Judge of the New Jersey Superior Court, Appellate Division
- Incumbent
- Assumed office March 1, 2006
- Appointed by: Christine Todd Whitman

Personal details
- Born: February 21, 1958 (age 67)
- Education: Yale University (BA) Harvard Law School (JD)

= Jack M. Sabatino =

American judge (born 1958)

Jack M. Sabatino (born February 21, 1958) is a judge of the New Jersey Superior Court, Appellate Division.

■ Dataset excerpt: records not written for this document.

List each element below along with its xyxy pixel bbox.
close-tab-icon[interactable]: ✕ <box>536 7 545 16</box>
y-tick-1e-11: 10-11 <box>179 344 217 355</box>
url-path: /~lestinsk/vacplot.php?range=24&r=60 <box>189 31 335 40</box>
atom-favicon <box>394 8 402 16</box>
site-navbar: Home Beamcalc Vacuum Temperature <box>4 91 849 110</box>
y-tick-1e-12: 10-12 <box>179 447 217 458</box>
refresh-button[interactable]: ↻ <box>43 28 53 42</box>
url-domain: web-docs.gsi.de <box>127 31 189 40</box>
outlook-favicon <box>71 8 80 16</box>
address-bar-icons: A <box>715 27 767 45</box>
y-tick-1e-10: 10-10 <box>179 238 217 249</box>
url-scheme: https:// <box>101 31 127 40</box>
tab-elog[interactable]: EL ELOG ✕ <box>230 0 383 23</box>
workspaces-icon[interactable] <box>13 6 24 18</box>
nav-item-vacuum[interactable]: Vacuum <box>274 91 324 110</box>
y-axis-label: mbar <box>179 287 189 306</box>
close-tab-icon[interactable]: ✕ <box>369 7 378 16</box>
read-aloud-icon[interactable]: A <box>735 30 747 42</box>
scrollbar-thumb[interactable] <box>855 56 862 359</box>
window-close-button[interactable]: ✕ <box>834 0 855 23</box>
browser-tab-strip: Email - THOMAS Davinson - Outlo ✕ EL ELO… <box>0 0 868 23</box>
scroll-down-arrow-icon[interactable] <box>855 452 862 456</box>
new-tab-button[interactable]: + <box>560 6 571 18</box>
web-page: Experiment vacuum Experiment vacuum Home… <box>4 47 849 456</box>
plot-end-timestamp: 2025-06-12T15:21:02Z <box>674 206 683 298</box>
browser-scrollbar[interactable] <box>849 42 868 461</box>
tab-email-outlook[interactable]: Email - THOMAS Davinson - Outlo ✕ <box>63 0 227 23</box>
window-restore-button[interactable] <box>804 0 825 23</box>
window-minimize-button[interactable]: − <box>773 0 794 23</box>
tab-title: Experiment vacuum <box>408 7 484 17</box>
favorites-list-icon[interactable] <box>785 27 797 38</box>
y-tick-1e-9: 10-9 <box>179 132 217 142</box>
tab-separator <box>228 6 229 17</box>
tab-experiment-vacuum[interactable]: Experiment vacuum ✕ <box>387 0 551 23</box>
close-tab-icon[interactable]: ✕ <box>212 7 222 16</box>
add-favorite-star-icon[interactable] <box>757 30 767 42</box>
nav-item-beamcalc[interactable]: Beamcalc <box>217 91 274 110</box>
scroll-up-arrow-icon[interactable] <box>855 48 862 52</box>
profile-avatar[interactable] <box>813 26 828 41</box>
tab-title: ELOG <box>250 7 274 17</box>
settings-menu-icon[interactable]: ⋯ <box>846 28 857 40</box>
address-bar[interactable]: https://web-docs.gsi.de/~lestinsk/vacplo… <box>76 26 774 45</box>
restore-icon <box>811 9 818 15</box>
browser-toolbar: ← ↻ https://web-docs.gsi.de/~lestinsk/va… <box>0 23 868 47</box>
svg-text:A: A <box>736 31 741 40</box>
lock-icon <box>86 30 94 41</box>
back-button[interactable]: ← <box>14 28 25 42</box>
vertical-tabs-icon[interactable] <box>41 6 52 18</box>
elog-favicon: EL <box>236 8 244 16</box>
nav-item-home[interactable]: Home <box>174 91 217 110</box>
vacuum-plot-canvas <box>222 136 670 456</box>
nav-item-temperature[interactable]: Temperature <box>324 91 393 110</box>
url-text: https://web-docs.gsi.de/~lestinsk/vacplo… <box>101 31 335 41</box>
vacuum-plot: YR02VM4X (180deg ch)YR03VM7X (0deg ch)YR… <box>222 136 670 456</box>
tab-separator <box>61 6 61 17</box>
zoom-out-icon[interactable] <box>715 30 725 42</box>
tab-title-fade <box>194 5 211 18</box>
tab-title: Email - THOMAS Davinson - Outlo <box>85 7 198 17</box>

== Early life and education ==

Sabatino was born on February 21, 1958. He received a Bachelor of Arts, summa cum laude from Yale University in 1979 and Juris Doctor, cum laude, from Harvard Law School in 1982.

== Career ==
Sabatino was first appointed to the bench in 2001 by Governor Christine Todd Whitman to the New Jersey Superior Court. He was temporarily assigned to the Appellate Division in September 2005, and permanently assigned to the Appellate Division in March 2006. Between September 2022 and July 2023, he was temporarily assigned to the New Jersey Supreme Court to fill the vacancy created by the retirement of Justice Barry T. Albin. Following the confirmation of Justice Michael Noriega to permanently fill Albin's seat, Sabatino returned to the Appellate Division.